■ **Work task**
Return the data below exactly, please, but drop the pictures.

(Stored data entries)
▼

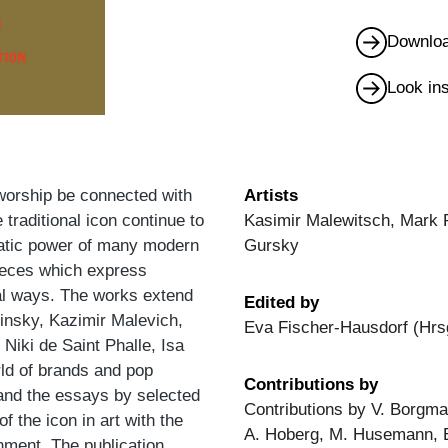
Downloa
Look in
 worship be connected with
Artists
 traditional icon continue to
Kasimir Malewitsch, Mark 
uratic power of many modern
Gursky
ieces which express
dual ways. The works extend
Edited by
insky, Kazimir Malevich,
Eva Fischer-Hausdorf (Hrs
Niki de Saint Phalle, Isa
ld of brands and pop
Contributions by
and the essays by selected
Contributions by V. Borgm
of the icon in art with the
A. Hoberg, M. Husemann, E.
nment. The publication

▲

■ **Written response**
Downloa
Look in
 worship be connected with
Artists
 traditional icon continue to
Kasimir Malewitsch, Mark 
uratic power of many modern
Gursky
ieces which express
dual ways. The works extend
Edited by
insky, Kazimir Malevich,
Eva Fischer-Hausdorf (Hrs
Niki de Saint Phalle, Isa
ld of brands and pop
Contributions by
and the essays by selected
Contributions by V. Borgm
of the icon in art with the
A. Hoberg, M. Husemann, E.
nment. The publication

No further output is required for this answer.